2.6. Analysis of Phenols by HPLC-ESI-MS
The content of major single phenols in the different extracts was measured on a Perkin Elmer Sciex API 150EX Single Quadrupole mass spectrometer (with a Turbo Ion Spray interface) according to a modified method from that described by Salminen et al. . The HPLC system consisted of two Perkin Elmer pumps connected to a Perkin Elmer autosampler (Serie 200). The compounds were separated using a Phenomenex Synergi 4μ Hydro-RP 80A, 250 × 4.6 mm column, and a C18 precolumn. The mobile phase consisted of 0.4% formic acid (Buffer A) and acetonitrile (Buffer B). The eluent was run at a flow rate of 1.0 mL min−1 and the gradient elution was as follows: 0% B (0–3 min), 30% B (3–30 min), 40% B (30–35 min), 40% B (35–38 min), and 0% B (38–42.5 min). The injection volume was for all samples 8 μL. The eluent was split to 0.3 mL min−1 before being introduced to the ESI-MS system. The electrospray chamber was operated at 4.0 kV in the negative ion mode and mass ions obtained by acquiring data in peak jump and scan mode. Catechin was detected at m/z 289.3 (M-H)−, proanthocyanidin monomer 577.5 (M-H)−, proanthocyanidin dimer 577.5 (M-H)−, rutin 609.5 (M-H)−, quercetin galactoside 463.4 (M-H)−, quercetin glucoside 463.4 (M-H)−, and cyanidin glucoside 477.1 (M-H)−. The general conditions for the quantitative HPLC-ESI-MS analyses were the following: nebulizer gas 9.0 L min−1, curtain gas 12.0 L min−1, and dry gas temperature 300°C.

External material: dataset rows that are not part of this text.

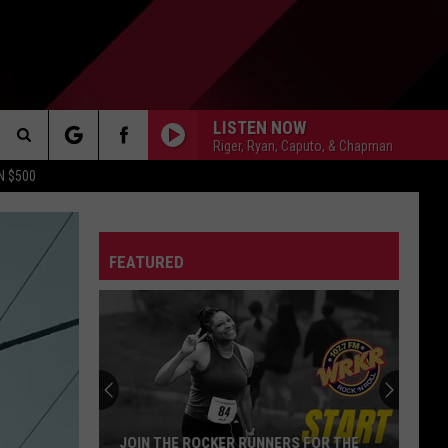
LISTEN NOW
Riger, Ryan, Caputo, & Chapman
Search
N $500
DETROIT LIONS
The
ES
DETROIT TIGERS
MICHIGAN WOLVERINES
FEATURED
Site
DETROIT RED WINGS
MICHIGAN STATE SPARTANS
DETROIT PISTONS
WMU BRONCOS
CT INFO
CK
JOIN THE ROCKER RUNNERS FOR THE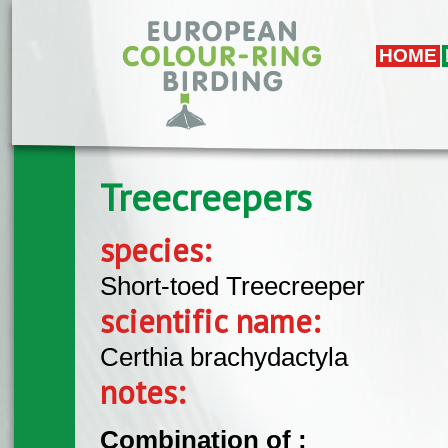
Skip to main content
HOME
Treecreepers
species:
Short-toed Treecreeper
scientific name:
Certhia brachydactyla
notes:
Combination of :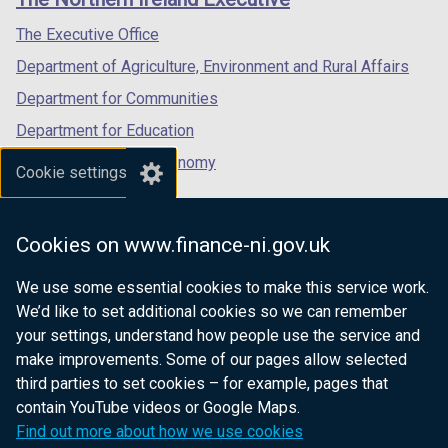
/
/
/
tab)
tab)
tab)
The Executive Office
Department of Agriculture, Environment and Rural Affairs
Department for Communities
Department for Education
Department for the Economy
Cookie settings
Department of Finance
Department for Infrastructure
Cookies on www.finance-ni.gov.uk
Department for Health
We use some essential cookies to make this service work.
Department of Justice
We’d like to set additional cookies so we can remember
your settings, understand how people use the service and
make improvements. Some of our pages allow selected
third parties to set cookies – for example, pages that
nidirect.gov.uk — the official government
contain YouTube videos or Google Maps.
website for Northern Ireland citizens
Find out more about how we use cookies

2.7. Determination of Total Phenols
The content of total phenols was measured using the Folin-Ciocalteu method . In brief, five μL of the different extracts were mixed with 100 μL 5% ethanol, 200 μL Folin-Ciocalteu reagent, 2 mL of 15% Na2CO3, and 1 mL of dH2O. The absorbance was measured at 765 nm after 2 h incubation at room temperature. Gallic acid was used as a standard and the total content of phenols was expressed as mg gallic acid equivalents (GAE)/g dry weight (dw).

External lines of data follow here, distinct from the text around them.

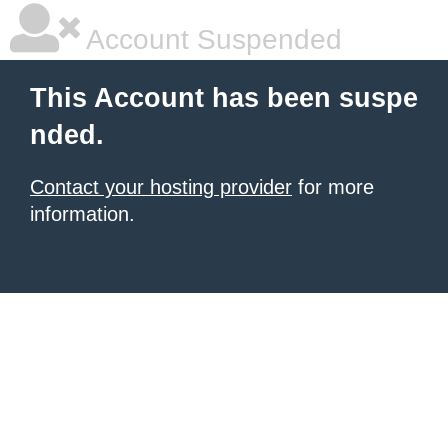
Account Suspended
This Account has been suspe
nded.
Contact your hosting provider
for more
information.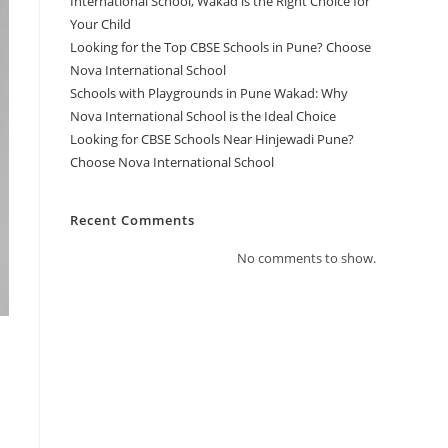
International School, Wakad is the Right Choice for
Your Child
Looking for the Top CBSE Schools in Pune? Choose
Nova International School
Schools with Playgrounds in Pune Wakad: Why
Nova International School is the Ideal Choice
Looking for CBSE Schools Near Hinjewadi Pune?
Choose Nova International School
Recent Comments
No comments to show.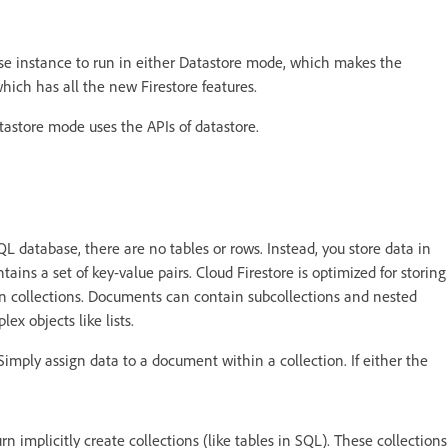
se instance to run in either Datastore mode, which makes the
ich has all the new Firestore features.
tastore mode uses the APIs of datastore.
 database, there are no tables or rows. Instead, you store data in
ns a set of key-value pairs. Cloud Firestore is optimized for storing
in collections. Documents can contain subcollections and nested
ex objects like lists.
Simply assign data to a document within a collection. If either the
n implicitly create collections (like tables in SQL). These collections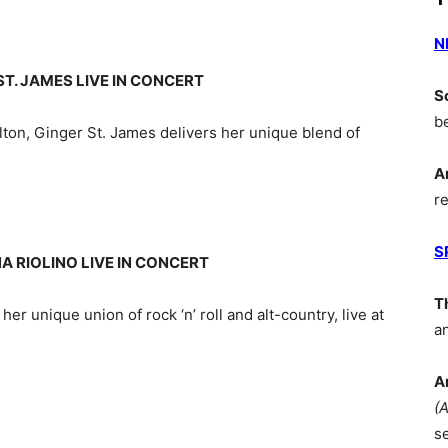
N
T. JAMES LIVE IN CONCERT
S
b
ilton, Ginger St. James delivers her unique blend of
A
r
S
A RIOLINO LIVE IN CONCERT
T
 her unique union of rock ‘n’ roll and alt-country, live at
a
A
(
s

2.8. Ferric Reducing Ability of Plasma
The ferric reducing ability of plasma (FRAP) of the extracts was measured according to the method developed by Benzie and Strain , but modified to fit a 96-well format . The different extracts were diluted 100-fold. Ten μL of these preparations were incubated at 37°C and then mixed with 260 μL of ferric-TPTZ reagent (prepared by mixing 300 mM acetate buffer, pH 3.6; 10 mM of 2,4,6-tripyridyl-s-triazine in 40 mM HCl; and 20 mM FeCI3 in the ratio of 4 : 1 : 1; the solution was kept at 37°C). The absorbance was measured at 595 nm after 4 min on a plate reader (Sunrise, Tecan Nordic AB, Sweden). Fe2+ was used as a standard and L-ascorbic acid was used as a control where one mole of ascorbic acid corresponds approximately to two moles of FRAP (we obtained and used the value 2.02).

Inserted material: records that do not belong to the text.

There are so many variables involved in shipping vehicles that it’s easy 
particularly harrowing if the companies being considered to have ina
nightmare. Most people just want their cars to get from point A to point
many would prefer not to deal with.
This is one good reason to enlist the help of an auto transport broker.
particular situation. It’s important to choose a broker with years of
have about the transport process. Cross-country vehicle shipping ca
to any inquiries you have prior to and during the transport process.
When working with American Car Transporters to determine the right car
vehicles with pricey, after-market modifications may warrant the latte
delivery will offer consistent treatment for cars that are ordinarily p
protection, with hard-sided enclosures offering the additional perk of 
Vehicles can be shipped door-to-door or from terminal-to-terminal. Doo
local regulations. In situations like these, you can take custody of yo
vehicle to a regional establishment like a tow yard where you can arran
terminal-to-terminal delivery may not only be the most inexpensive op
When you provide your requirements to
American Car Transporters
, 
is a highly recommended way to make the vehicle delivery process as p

2.9. Preparation of Erythrocytes
The preparation of erythrocytes was performed as described by Honzel et al. . Briefly, a healthy human volunteer served as blood donor. Peripheral venous blood samples were drawn into sodium K2-EDTA vials (BD Vacutainer, UK). The vials were centrifuged for 5 min at 2400 rpm. Plasma and leukocytes were removed and the erythrocytes were harvested by pipettes and transferred into new vials. The erythrocytes were washed three times with PBS in a centrifuge at 2400 rpm for 5 min.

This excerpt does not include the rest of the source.